* [Material shown]
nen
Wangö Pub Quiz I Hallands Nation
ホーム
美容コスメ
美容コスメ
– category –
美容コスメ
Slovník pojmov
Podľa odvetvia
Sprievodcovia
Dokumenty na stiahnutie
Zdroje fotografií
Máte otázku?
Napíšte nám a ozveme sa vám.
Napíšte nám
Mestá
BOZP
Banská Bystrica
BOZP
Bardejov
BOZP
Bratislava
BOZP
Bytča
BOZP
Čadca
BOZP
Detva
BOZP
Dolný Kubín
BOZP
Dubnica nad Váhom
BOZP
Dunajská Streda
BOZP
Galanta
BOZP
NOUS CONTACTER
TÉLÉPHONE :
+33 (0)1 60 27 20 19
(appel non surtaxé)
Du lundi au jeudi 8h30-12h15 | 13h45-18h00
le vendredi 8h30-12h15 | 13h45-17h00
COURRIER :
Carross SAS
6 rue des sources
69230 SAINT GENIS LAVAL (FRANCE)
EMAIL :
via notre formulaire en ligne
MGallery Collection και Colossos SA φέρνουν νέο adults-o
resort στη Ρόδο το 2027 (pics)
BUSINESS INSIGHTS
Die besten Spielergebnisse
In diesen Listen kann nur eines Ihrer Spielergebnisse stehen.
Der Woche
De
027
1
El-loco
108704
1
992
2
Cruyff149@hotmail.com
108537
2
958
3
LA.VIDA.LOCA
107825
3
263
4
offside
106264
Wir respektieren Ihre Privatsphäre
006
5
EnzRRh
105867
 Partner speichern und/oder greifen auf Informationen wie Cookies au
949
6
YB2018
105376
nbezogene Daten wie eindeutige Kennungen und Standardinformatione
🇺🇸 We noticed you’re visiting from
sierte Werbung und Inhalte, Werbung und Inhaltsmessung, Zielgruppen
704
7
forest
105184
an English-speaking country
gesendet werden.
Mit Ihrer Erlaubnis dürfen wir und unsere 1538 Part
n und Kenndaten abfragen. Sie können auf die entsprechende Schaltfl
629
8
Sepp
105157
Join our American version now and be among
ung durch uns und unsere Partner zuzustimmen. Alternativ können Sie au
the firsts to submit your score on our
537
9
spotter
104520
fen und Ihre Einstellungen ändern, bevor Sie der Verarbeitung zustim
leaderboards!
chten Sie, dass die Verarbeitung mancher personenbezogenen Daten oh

* [What the task asks] In the listing above, find the line containing "BUSINESS INSIGHTS" and the line containing "ung durch uns", then retype both and every line between them exactly, with nothing else.

* [Answer to this task]
BUSINESS INSIGHTS
Die besten Spielergebnisse
In diesen Listen kann nur eines Ihrer Spielergebnisse stehen.
Der Woche
De
027
1
El-loco
108704
1
992
2
Cruyff149@hotmail.com
108537
2
958
3
LA.VIDA.LOCA
107825
3
263
4
offside
106264
Wir respektieren Ihre Privatsphäre
006
5
EnzRRh
105867
 Partner speichern und/oder greifen auf Informationen wie Cookies au
949
6
YB2018
105376
nbezogene Daten wie eindeutige Kennungen und Standardinformatione
🇺🇸 We noticed you’re visiting from
sierte Werbung und Inhalte, Werbung und Inhaltsmessung, Zielgruppen
704
7
forest
105184
an English-speaking country
gesendet werden.
Mit Ihrer Erlaubnis dürfen wir und unsere 1538 Part
n und Kenndaten abfragen. Sie können auf die entsprechende Schaltfl
629
8
Sepp
105157
Join our American version now and be among
ung durch uns und unsere Partner zuzustimmen. Alternativ können Sie au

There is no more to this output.